WHAT IS NEEDED >> An exact transcription of every entry is required, with the images left out.
- Opening Delimiter -
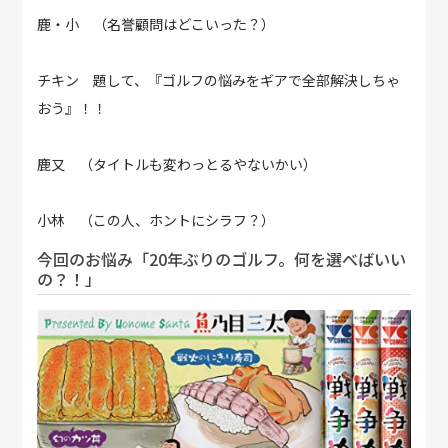
鹿・小 （名誉顧問はどこいった？）
チキン 題して、『ゴルフの悩みをギアで全部解決しちゃ
おう』！！
鹿又 （タイトルも変わっとるやないかい）
小林 （この人、ホントにシラフ？）
今回のお悩み「20年ぶりのゴルフ。何を選べばいい
の？！」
- Closing Delimiter -
EXERCISE ANSWER >>
鹿・小 （名誉顧問はどこいった？）
チキン 題して、『ゴルフの悩みをギアで全部解決しちゃ
おう』！！
鹿又 （タイトルも変わっとるやないかい）
小林 （この人、ホントにシラフ？）
今回のお悩み「20年ぶりのゴルフ。何を選べばいい
の？！」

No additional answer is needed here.